The Liberal position also holds that uniformed authority figures, including police officers and prison guards, must receive special permission to wear accoutrements not part of the standard uniform.
For this they would have to prove the necessity for them to wear the items, and to show they have made efforts to integrate into their workplace.
This forces one to ask who would determine whether such accommodation should be granted, and what criteria would apply.
The new Liberal position is a progression from previous stands, which at least had the advantage of greater clarity.
At first the party line was that the values-- charter limitations are unacceptable in their entirety. Then the Liberals briefly held to the recommendation of the Bouchard-Taylor commission on reasonable accommodation, advising that religious symbols be proscribed for judges, prosecutors and occupants of the National Assembly’s speaker’s chair, along with police and prison guards.
The Liberal rationale now is that outright bans for all of these would be unconstitutional, although the Quebec Bar Association has maintained that so would chador, burka and niqab interdictions.
But then Drainville calling the Liberals incoherent is just one more reminder of the in coherencies in the government’s own position. For example, the charter would allow some religious symbols, while banning only “ostentatious” ones. But nowhere is it spelled out what the measure of ostentatiousness would be, or who would do the measuring. Furthermore, the legislation proposes to forbid wearers of ostentatious symbols from public employment, but fails to specify what penalties would be applied.

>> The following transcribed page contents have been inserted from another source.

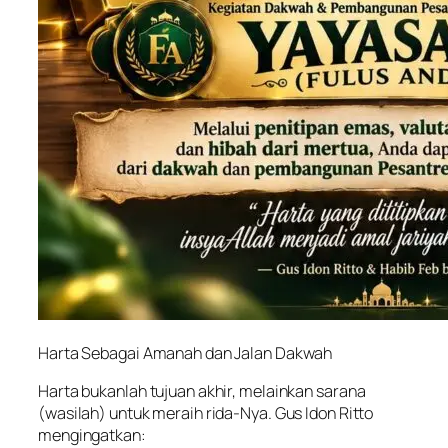
Harta Sebagai Amanah dan Jalan Dakwah
Harta bukanlah tujuan akhir, melainkan sarana
(wasilah) untuk meraih rida-Nya. Gus Idon Ritto
mengingatkan:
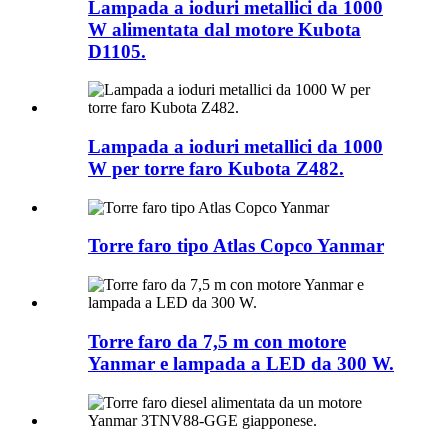
Lampada a ioduri metallici da 1000
W alimentata dal motore Kubota
D1105.
Lampada a ioduri metallici da 1000
W per torre faro Kubota Z482.
Torre faro tipo Atlas Copco Yanmar
Torre faro da 7,5 m con motore
Yanmar e lampada a LED da 300 W.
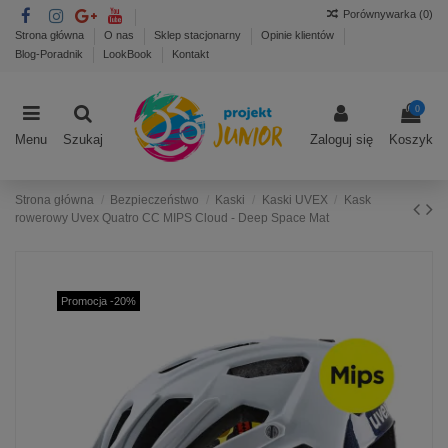
Porównywarka (
0
)
Strona główna
O nas
Sklep stacjonarny
Opinie klientów
Blog-Poradnik
LookBook
Kontakt
0
Menu
Szukaj
Zaloguj się
Koszyk
Strona główna
Bezpieczeństwo
Kaski
Kaski UVEX
Kask
rowerowy Uvex Quatro CC MIPS Cloud - Deep Space Mat
Promocja -20%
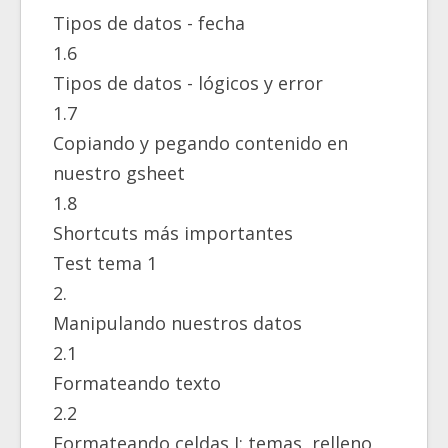
Tipos de datos - fecha
1.6
Tipos de datos - lógicos y error
1.7
Copiando y pegando contenido en
nuestro gsheet
1.8
Shortcuts más importantes
Test tema 1
2.
Manipulando nuestros datos
2.1
Formateando texto
2.2
Formateando celdas I: temas ,relleno,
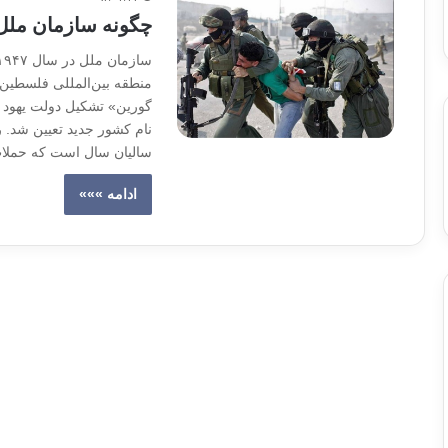
چگونە سازمان ملل 
منطقه بین‌المللی فلسطین 
گورین» تشکیل دولت یهود ر
نام کشور جدید تعیین شد. 
سالیان سال است که حمل
ادامه »»»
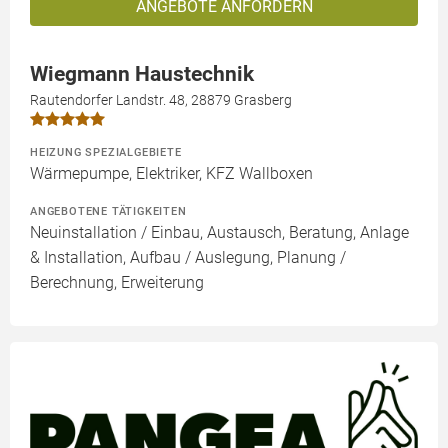
ANGEBOTE ANFORDERN
Wiegmann Haustechnik
Rautendorfer Landstr. 48, 28879 Grasberg
HEIZUNG SPEZIALGEBIETE
Wärmepumpe, Elektriker, KFZ Wallboxen
ANGEBOTENE TÄTIGKEITEN
Neuinstallation / Einbau, Austausch, Beratung, Anlage
& Installation, Aufbau / Auslegung, Planung /
Berechnung, Erweiterung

An incoherence propagated by both sides in the charter debate, particularly in French, is the common reference to all Muslim headgear as le voile. The homogenization of terminology will make it difficult for the fine distinctions in the new Liberal position to translate well politically.
It seems the longer this wretched debate persists, the more incoherent the debate is destined to become. It hasn’t helped that a lot of the testimony at public hearings that began last week on Bill 60, the charter bill, has been veering off topic into unrelated areas. Fear and ignorance are emerging themes. The coming mid-winter weeks of testimony and debate could be very depressing indeed.